Dapatkah pengujian genetik mengkonfirmasi diagnosis sindrom fagositik primer?

  Banyak orang percaya bahwa sindrom fagositik primer adalah masalah genetik yang dapat didiagnosis dengan pengujian genetik, dan jika pengujian genetik tidak mengungkapkan masalah, itu bukan sindrom fagositik primer, yang salah.  Pertama, sindrom fagositik primer pada awalnya diperkirakan memiliki enam gen yang terkait dengannya, tetapi ini sekarang telah diperluas menjadi 12 gen. Saat ini, kita tidak cukup tahu tentang penyakit primer, dan mungkin ada gen yang tidak diketahui di luar 12 gen yang menyebabkan sindrom fagositik primer. Oleh karena itu, bahkan jika semua 12 gen diuji, tidak mungkin untuk mengesampingkan sindrom fagositik primer. Selain itu, setelah tes genetik dilakukan, diagnosis sindrom fagositik primer perlu ditafsirkan oleh spesialis yang sangat terspesialisasi untuk mencapai kesimpulan yang relatif benar, yang tidak dapat dilakukan oleh banyak dokter sekarang. Oleh karena itu, ketika seorang pasien memiliki laporan tes genetik, yang terbaik adalah untuk ditafsirkan oleh spesialis genetika atau ahli hematologi yang sangat berpengalaman.  Misalnya, sindrom fagositik saat ini dianggap sebagai kelainan resesif, dan semua orang memiliki satu kromosom seks dari ayah mereka dan satu dari ibu mereka. Pada sindrom fagositik, sindrom fagositik primer hanya didiagnosis bila kedua kromosom seks terdeteksi rusak. Bila hanya kromosom dari ayah yang ditemukan rusak dan kromosom dari ibu normal, dapatkah diagnosis kelainan primer ini dibuat? Sebelumnya hal ini tidak dianggap mungkin, tetapi baru-baru ini banyak publikasi asing yang melaporkan bahwa kondisi ini dapat didiagnosis.
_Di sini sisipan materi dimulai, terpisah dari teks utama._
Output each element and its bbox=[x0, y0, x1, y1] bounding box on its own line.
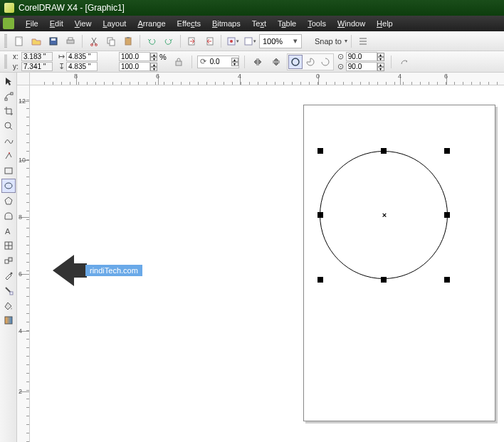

Karena fenomena ini merupakan mutasi heterozigot, diagnosis sindrom fagositik primer dapat dibuat dengan menguji fungsi protein gen dan dengan melakukan tes seperti tes aktivitas sel NK dan CD107. Selain itu, telah dikonfirmasi di luar negeri dari biologi molekuler fungsi protein dan pensinyalan transmisi fungsi protein bahwa adanya mutasi heterozigot tersebut di atas adalah terjadinya sindrom fagositik primer. Oleh karena itu, tidak dapat dengan mudah ditentukan apakah penyakit ini primer atau bukan setelah pengujian genetik dilakukan.